Please write out the full listing beneath this line exactly, skipping its images.

(DATA PROVIDED)

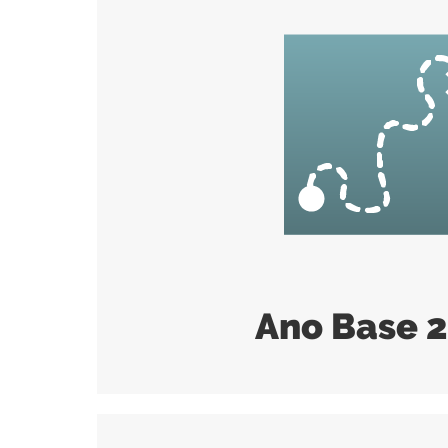
Ano Base 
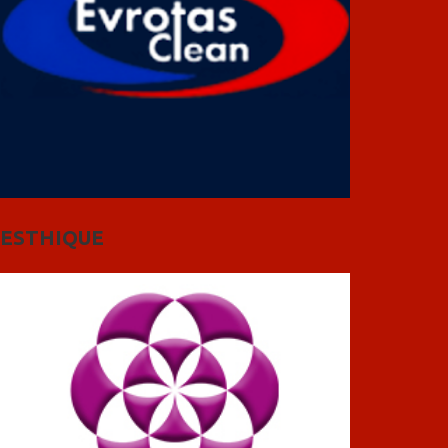
ESTHIQUE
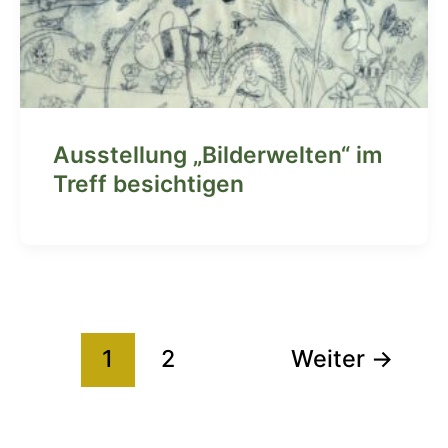
Ausstellung „Bilderwelten“ im
Treff besichtigen
1
2
Weiter
→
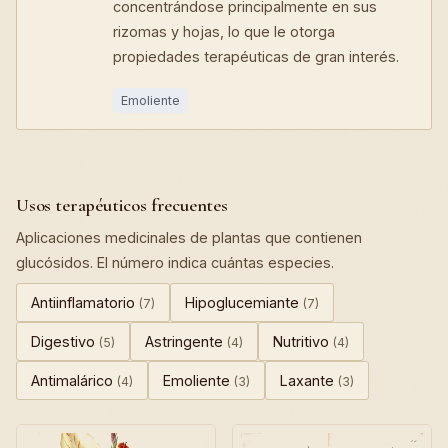
concentrándose principalmente en sus
rizomas y hojas, lo que le otorga
propiedades terapéuticas de gran interés.
Emoliente
Usos terapéuticos frecuentes
Aplicaciones medicinales de plantas que contienen
glucósidos. El número indica cuántas especies.
Antiinflamatorio
Hipoglucemiante
(7)
(7)
Digestivo
Astringente
Nutritivo
(5)
(4)
(4)
Antimalárico
Emoliente
Laxante
(4)
(3)
(3)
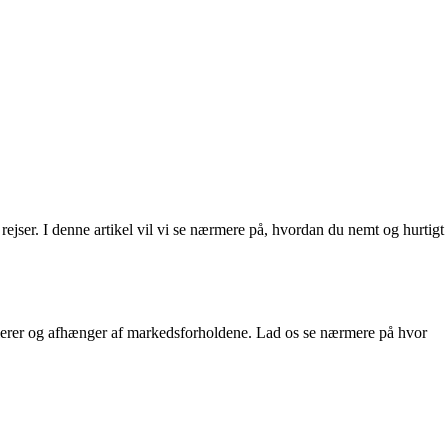
rejser. I denne artikel vil vi se nærmere på, hvordan du nemt og hurtigt
ierer og afhænger af markedsforholdene. Lad os se nærmere på hvor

(End DATA PROVIDED)

● **ANSWER FOR THIS EXERCISE**
Ano Base 
ESTHIQUE
Ausstellung „Bilderwelten“ im
Treff besichtigen
1
2
Weiter
→
concentrándose principalmente en sus
rizomas y hojas, lo que le otorga
propiedades terapéuticas de gran interés.
Emoliente
Usos terapéuticos frecuentes
Aplicaciones medicinales de plantas que contienen
glucósidos. El número indica cuántas especies.
Antiinflamatorio
Hipoglucemiante
(7)
(7)
Digestivo
Astringente
Nutritivo
(5)
(4)
(4)
Antimalárico
Emoliente
Laxante
(4)
(3)
(3)
rejser. I denne artikel vil vi se nærmere på, hvordan du nemt og hurtigt
ierer og afhænger af markedsforholdene. Lad os se nærmere på hvor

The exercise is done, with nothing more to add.